Stored data entries
+ + + + +

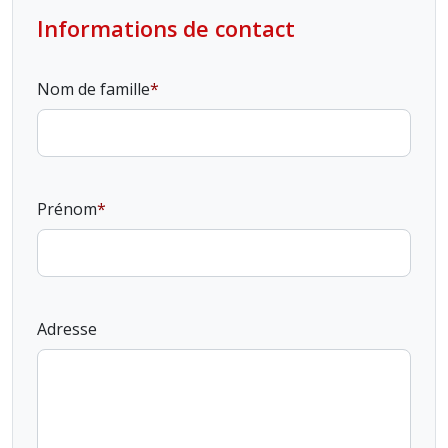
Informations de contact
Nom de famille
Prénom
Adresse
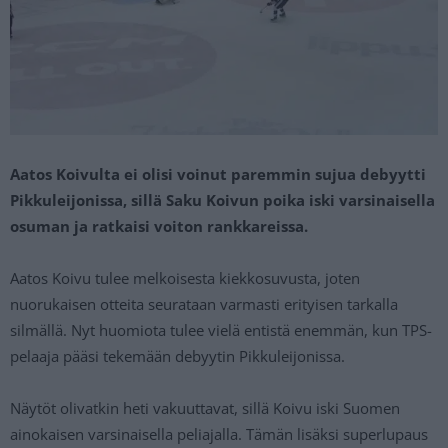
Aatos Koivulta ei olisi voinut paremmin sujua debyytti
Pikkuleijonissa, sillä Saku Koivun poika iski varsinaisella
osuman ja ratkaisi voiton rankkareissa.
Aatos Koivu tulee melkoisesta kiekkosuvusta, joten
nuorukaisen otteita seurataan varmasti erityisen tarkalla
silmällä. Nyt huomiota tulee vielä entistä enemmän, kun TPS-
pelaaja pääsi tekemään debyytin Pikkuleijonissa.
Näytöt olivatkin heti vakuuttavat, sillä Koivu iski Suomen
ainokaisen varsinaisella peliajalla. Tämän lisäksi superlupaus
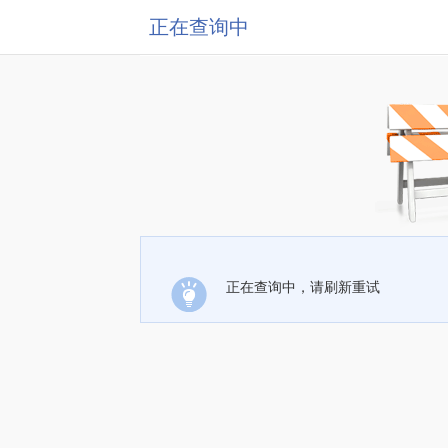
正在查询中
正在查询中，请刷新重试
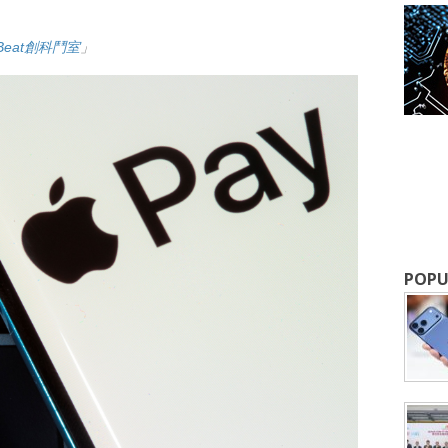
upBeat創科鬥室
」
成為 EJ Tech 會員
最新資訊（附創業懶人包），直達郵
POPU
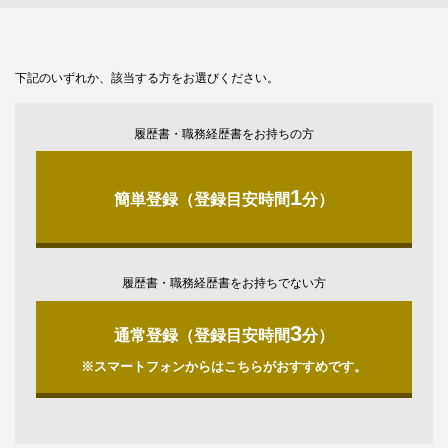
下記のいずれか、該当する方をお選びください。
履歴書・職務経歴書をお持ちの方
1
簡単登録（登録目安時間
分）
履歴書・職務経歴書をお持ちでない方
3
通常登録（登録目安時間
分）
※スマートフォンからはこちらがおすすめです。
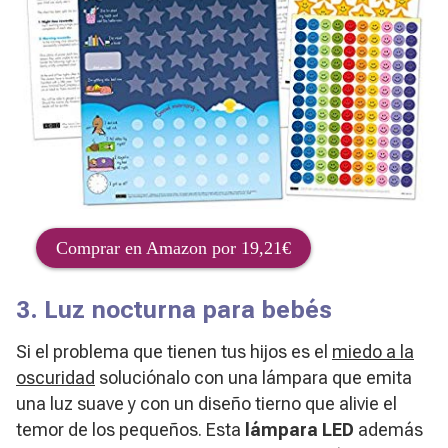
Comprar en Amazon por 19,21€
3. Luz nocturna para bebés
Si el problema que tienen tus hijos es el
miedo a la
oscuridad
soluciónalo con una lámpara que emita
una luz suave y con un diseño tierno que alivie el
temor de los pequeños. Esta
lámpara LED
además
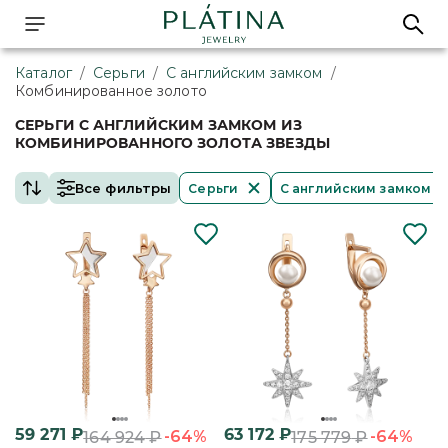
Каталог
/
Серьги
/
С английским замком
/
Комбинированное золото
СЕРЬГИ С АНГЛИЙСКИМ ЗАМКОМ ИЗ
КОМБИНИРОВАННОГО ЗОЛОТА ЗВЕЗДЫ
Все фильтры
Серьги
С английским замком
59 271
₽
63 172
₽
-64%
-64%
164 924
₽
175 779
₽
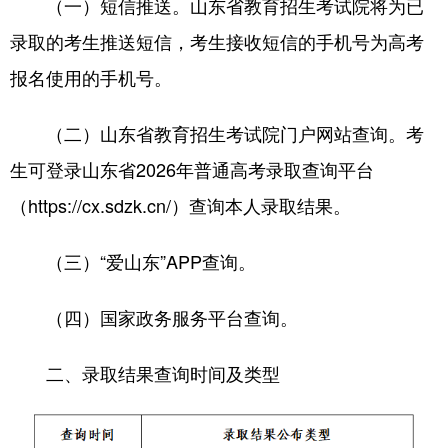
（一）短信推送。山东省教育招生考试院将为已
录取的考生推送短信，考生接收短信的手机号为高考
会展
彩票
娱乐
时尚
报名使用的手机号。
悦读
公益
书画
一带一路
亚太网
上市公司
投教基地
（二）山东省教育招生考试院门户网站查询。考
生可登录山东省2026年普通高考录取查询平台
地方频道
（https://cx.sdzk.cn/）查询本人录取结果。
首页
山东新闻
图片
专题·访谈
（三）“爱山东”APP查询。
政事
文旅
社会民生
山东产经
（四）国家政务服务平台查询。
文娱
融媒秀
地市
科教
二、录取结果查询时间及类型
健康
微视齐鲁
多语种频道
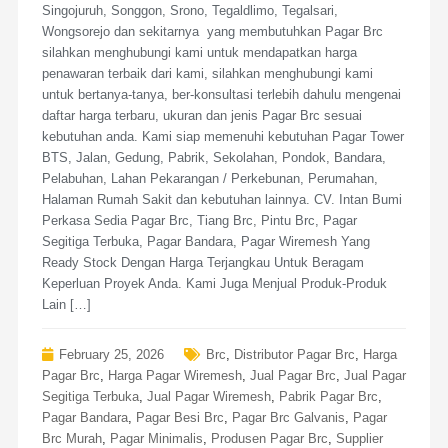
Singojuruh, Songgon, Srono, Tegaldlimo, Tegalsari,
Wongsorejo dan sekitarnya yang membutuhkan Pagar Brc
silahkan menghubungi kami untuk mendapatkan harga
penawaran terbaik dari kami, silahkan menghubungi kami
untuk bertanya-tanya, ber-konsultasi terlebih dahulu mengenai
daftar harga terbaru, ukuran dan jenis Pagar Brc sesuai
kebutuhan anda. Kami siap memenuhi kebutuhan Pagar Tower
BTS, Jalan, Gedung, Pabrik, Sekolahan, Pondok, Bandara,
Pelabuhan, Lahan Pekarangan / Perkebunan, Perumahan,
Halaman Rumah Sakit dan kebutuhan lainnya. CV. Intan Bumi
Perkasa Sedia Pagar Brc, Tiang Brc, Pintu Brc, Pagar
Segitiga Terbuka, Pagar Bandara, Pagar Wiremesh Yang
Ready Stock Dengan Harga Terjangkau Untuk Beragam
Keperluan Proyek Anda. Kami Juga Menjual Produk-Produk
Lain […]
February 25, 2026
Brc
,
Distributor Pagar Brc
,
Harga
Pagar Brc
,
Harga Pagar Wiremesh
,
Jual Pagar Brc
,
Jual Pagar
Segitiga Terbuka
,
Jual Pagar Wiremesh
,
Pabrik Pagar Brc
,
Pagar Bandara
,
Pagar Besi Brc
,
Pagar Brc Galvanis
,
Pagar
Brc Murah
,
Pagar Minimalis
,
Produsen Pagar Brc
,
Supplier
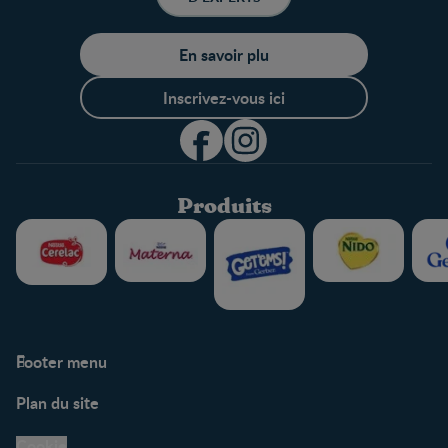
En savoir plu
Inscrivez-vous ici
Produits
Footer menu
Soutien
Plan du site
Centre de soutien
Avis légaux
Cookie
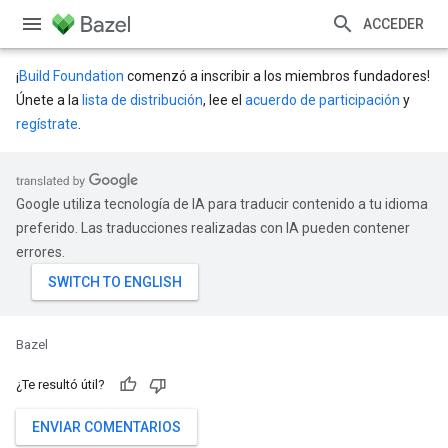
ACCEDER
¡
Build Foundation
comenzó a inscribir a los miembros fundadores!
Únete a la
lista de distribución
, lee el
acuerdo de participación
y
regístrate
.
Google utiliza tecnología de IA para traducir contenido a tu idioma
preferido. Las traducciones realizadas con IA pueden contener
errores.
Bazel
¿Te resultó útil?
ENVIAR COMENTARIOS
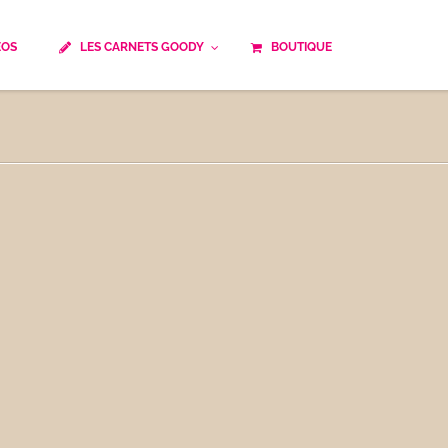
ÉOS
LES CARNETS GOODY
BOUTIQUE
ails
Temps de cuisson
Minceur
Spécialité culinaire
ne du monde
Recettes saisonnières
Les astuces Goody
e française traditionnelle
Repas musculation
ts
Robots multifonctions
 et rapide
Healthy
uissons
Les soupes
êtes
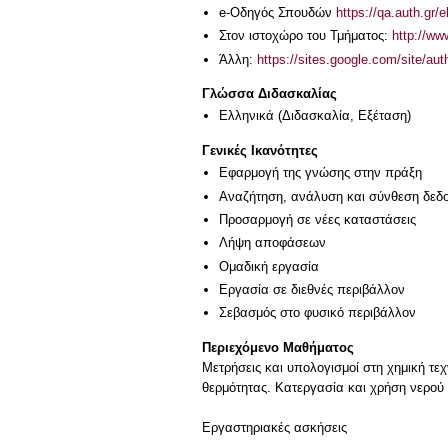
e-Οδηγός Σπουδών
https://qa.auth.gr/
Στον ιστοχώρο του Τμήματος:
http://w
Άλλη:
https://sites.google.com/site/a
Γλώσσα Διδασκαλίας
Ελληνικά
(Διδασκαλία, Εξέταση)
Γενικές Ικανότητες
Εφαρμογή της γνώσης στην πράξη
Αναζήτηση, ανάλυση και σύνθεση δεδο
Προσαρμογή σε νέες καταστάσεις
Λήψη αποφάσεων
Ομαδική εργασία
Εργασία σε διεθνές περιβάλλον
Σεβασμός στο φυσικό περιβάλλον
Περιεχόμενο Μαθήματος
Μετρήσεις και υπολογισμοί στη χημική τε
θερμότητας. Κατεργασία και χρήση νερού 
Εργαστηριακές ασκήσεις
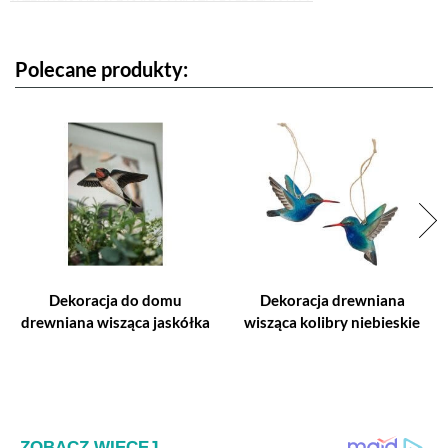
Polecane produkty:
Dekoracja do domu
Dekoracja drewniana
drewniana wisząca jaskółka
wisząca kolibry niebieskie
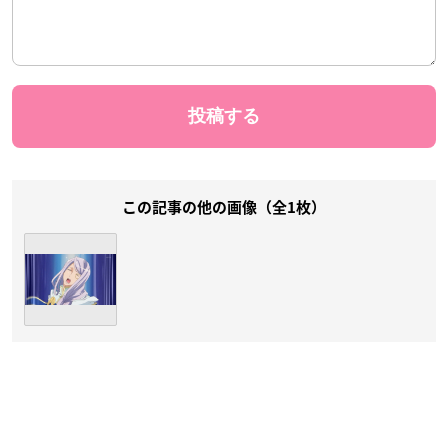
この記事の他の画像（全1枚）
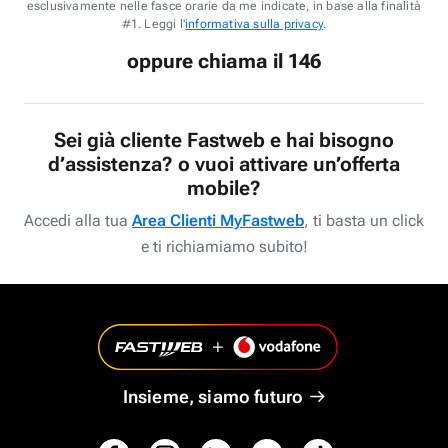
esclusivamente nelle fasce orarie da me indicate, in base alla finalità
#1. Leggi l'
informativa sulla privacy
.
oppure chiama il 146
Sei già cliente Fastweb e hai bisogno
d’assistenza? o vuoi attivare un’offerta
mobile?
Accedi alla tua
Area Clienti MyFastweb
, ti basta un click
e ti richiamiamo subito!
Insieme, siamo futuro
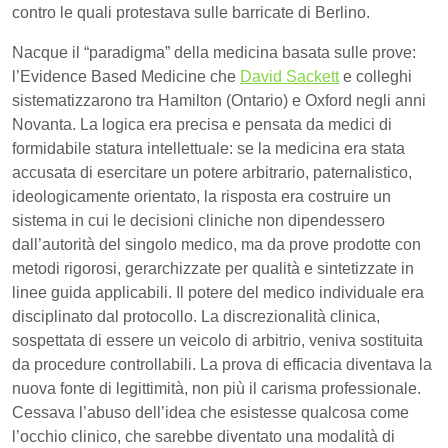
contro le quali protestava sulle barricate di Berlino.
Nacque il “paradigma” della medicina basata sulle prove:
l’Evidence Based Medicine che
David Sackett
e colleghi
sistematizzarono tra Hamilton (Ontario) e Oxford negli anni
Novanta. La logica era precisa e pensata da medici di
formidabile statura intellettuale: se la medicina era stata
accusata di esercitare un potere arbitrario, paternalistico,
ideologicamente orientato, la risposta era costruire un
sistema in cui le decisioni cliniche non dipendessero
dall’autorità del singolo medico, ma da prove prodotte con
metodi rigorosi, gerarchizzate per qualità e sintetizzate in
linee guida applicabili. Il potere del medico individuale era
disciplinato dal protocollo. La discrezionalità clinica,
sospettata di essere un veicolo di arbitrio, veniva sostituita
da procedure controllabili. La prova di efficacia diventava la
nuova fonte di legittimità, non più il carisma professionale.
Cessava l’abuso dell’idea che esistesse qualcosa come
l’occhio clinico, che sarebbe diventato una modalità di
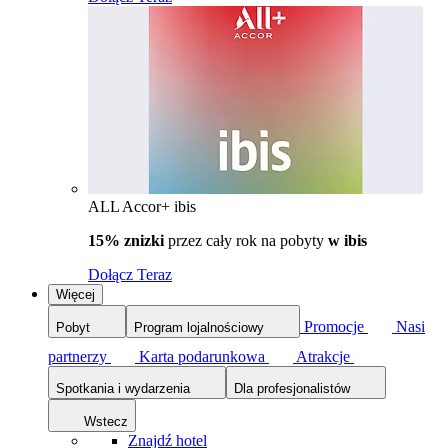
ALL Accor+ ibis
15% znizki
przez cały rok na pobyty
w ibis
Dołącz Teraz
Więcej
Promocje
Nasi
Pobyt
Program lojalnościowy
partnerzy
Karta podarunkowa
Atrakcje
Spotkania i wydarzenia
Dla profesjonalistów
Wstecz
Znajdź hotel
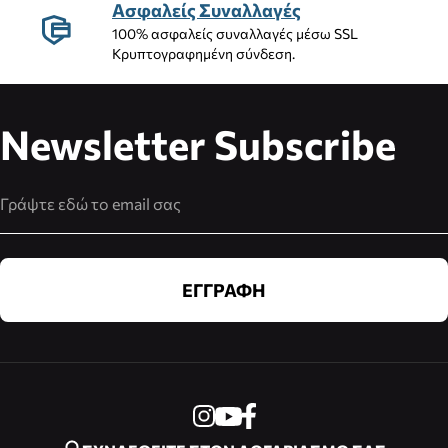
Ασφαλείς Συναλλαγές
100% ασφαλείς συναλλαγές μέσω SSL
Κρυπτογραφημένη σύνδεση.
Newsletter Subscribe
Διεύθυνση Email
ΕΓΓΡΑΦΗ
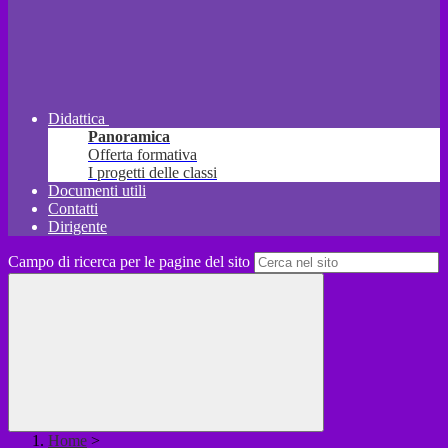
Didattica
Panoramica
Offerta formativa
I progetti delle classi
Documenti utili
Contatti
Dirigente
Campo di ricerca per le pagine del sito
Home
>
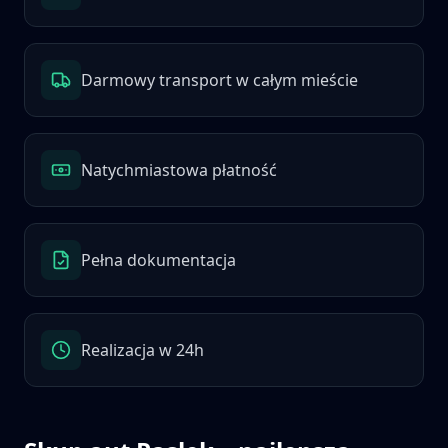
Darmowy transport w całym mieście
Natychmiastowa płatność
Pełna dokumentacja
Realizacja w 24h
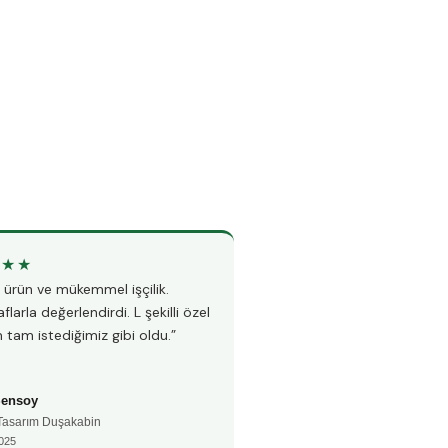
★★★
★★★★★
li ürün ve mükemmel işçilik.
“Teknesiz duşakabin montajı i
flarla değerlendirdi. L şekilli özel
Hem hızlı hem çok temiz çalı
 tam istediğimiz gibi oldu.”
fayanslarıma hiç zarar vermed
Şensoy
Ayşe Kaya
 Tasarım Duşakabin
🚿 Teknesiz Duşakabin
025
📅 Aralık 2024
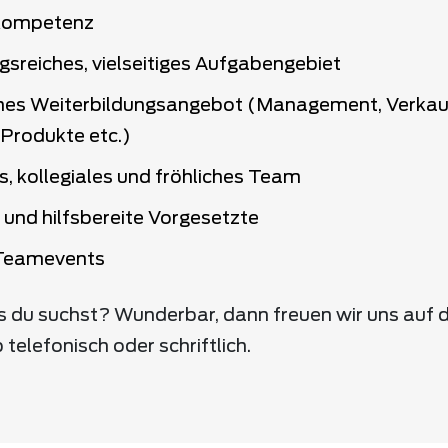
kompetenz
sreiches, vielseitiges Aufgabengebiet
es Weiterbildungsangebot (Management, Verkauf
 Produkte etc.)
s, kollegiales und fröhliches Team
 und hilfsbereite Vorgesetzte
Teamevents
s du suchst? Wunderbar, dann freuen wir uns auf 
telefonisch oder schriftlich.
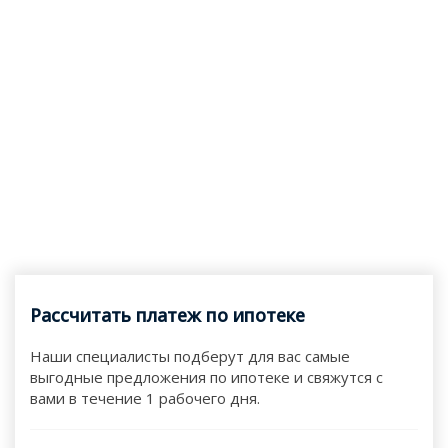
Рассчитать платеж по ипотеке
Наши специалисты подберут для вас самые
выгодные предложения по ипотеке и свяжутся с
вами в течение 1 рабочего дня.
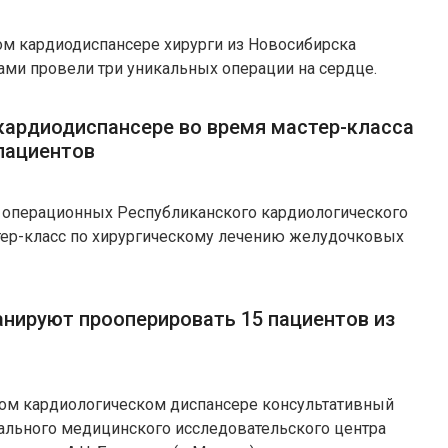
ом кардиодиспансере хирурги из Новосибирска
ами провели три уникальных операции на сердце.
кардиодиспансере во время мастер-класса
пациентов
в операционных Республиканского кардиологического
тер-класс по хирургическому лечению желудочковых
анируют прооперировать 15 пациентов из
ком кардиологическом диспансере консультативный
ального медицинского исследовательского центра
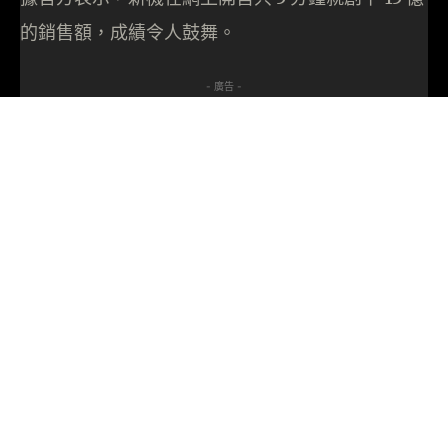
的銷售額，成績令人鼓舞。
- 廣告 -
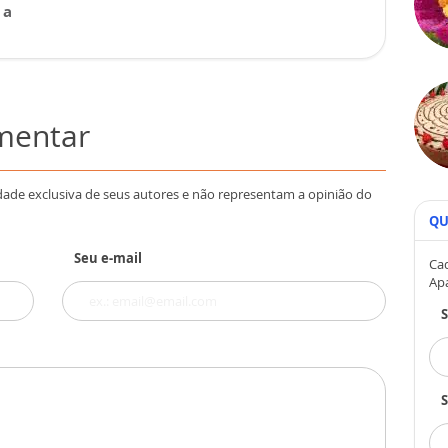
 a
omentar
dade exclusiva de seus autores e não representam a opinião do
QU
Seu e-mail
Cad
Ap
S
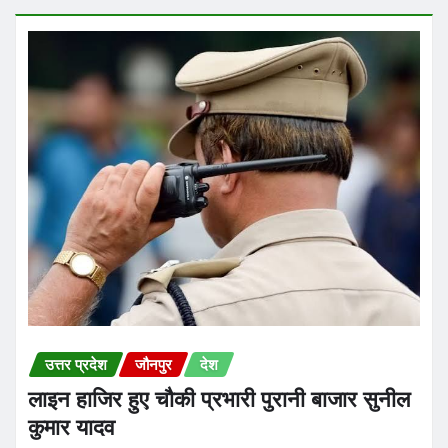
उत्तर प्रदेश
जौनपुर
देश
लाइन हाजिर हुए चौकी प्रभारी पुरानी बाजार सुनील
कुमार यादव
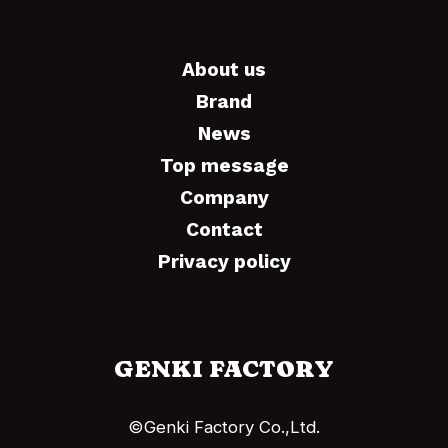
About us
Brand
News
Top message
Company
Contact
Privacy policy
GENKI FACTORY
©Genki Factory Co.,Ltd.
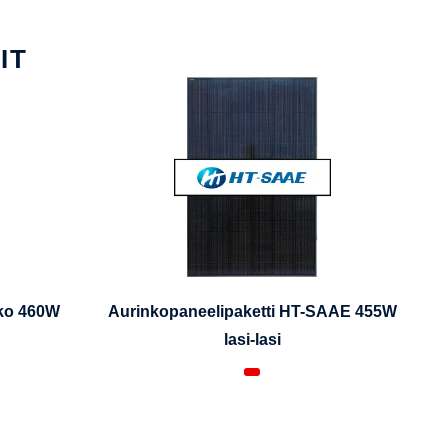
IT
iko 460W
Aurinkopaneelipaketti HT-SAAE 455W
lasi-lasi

+ + + + +

§ **What needs to be done**:
What you give back should be only the lines of the records above, starting at the line with "Novanta. La logica" and ending at the line with "Cessava l’abuso dell’idea", restated word for word.

§ **Answer space**:
Novanta. La logica era precisa e pensata da medici di
formidabile statura intellettuale: se la medicina era stata
accusata di esercitare un potere arbitrario, paternalistico,
ideologicamente orientato, la risposta era costruire un
sistema in cui le decisioni cliniche non dipendessero
dall’autorità del singolo medico, ma da prove prodotte con
metodi rigorosi, gerarchizzate per qualità e sintetizzate in
linee guida applicabili. Il potere del medico individuale era
disciplinato dal protocollo. La discrezionalità clinica,
sospettata di essere un veicolo di arbitrio, veniva sostituita
da procedure controllabili. La prova di efficacia diventava la
nuova fonte di legittimità, non più il carisma professionale.
Cessava l’abuso dell’idea che esistesse qualcosa come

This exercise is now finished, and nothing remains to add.